WHAT YOU SHOULD DO: All of the entries must appear again exactly as written.

══ THE DATA

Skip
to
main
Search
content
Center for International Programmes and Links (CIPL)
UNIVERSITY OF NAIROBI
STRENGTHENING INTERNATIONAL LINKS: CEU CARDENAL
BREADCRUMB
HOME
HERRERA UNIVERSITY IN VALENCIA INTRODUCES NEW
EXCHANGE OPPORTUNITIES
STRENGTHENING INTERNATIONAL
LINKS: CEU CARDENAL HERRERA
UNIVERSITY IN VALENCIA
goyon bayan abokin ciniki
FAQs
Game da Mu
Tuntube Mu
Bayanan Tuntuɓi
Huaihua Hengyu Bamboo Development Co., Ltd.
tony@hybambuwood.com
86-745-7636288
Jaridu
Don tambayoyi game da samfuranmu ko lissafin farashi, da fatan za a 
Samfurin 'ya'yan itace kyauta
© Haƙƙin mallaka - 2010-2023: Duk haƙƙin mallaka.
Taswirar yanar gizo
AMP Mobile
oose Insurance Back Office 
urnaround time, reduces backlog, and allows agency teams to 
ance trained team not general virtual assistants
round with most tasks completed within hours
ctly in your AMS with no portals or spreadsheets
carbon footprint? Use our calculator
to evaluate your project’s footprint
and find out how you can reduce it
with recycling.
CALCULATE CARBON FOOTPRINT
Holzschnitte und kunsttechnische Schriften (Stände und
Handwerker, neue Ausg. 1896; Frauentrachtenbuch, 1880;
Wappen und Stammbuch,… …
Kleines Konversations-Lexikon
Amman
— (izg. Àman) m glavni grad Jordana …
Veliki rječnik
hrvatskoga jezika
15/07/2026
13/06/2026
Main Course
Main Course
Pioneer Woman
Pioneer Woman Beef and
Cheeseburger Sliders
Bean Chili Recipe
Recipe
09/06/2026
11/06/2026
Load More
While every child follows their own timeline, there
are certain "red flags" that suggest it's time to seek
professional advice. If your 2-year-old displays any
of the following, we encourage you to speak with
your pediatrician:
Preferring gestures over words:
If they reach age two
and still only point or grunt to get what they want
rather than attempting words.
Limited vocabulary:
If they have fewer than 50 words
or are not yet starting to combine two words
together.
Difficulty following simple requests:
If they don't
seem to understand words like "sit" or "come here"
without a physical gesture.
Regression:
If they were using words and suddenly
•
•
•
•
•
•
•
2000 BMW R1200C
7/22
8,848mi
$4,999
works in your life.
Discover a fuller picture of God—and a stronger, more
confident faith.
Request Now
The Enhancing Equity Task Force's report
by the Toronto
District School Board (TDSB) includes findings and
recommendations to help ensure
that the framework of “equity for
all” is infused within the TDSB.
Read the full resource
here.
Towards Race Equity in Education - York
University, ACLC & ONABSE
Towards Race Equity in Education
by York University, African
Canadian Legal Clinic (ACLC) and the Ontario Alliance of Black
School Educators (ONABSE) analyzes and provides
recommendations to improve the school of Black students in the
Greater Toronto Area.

════

PROBLEM SOLUTION:
Skip
to
main
Search
content
Center for International Programmes and Links (CIPL)
UNIVERSITY OF NAIROBI
STRENGTHENING INTERNATIONAL LINKS: CEU CARDENAL
BREADCRUMB
HOME
HERRERA UNIVERSITY IN VALENCIA INTRODUCES NEW
EXCHANGE OPPORTUNITIES
STRENGTHENING INTERNATIONAL
LINKS: CEU CARDENAL HERRERA
UNIVERSITY IN VALENCIA
goyon bayan abokin ciniki
FAQs
Game da Mu
Tuntube Mu
Bayanan Tuntuɓi
Huaihua Hengyu Bamboo Development Co., Ltd.
tony@hybambuwood.com
86-745-7636288
Jaridu
Don tambayoyi game da samfuranmu ko lissafin farashi, da fatan za a 
Samfurin 'ya'yan itace kyauta
© Haƙƙin mallaka - 2010-2023: Duk haƙƙin mallaka.
Taswirar yanar gizo
AMP Mobile
oose Insurance Back Office 
urnaround time, reduces backlog, and allows agency teams to 
ance trained team not general virtual assistants
round with most tasks completed within hours
ctly in your AMS with no portals or spreadsheets
carbon footprint? Use our calculator
to evaluate your project’s footprint
and find out how you can reduce it
with recycling.
CALCULATE CARBON FOOTPRINT
Holzschnitte und kunsttechnische Schriften (Stände und
Handwerker, neue Ausg. 1896; Frauentrachtenbuch, 1880;
Wappen und Stammbuch,… …
Kleines Konversations-Lexikon
Amman
— (izg. Àman) m glavni grad Jordana …
Veliki rječnik
hrvatskoga jezika
15/07/2026
13/06/2026
Main Course
Main Course
Pioneer Woman
Pioneer Woman Beef and
Cheeseburger Sliders
Bean Chili Recipe
Recipe
09/06/2026
11/06/2026
Load More
While every child follows their own timeline, there
are certain "red flags" that suggest it's time to seek
professional advice. If your 2-year-old displays any
of the following, we encourage you to speak with
your pediatrician:
Preferring gestures over words:
If they reach age two
and still only point or grunt to get what they want
rather than attempting words.
Limited vocabulary:
If they have fewer than 50 words
or are not yet starting to combine two words
together.
Difficulty following simple requests:
If they don't
seem to understand words like "sit" or "come here"
without a physical gesture.
Regression:
If they were using words and suddenly
•
•
•
•
•
•
•
2000 BMW R1200C
7/22
8,848mi
$4,999
works in your life.
Discover a fuller picture of God—and a stronger, more
confident faith.
Request Now
The Enhancing Equity Task Force's report
by the Toronto
District School Board (TDSB) includes findings and
recommendations to help ensure
that the framework of “equity for
all” is infused within the TDSB.
Read the full resource
here.
Towards Race Equity in Education - York
University, ACLC & ONABSE
Towards Race Equity in Education
by York University, African
Canadian Legal Clinic (ACLC) and the Ontario Alliance of Black
School Educators (ONABSE) analyzes and provides
recommendations to improve the school of Black students in the
Greater Toronto Area.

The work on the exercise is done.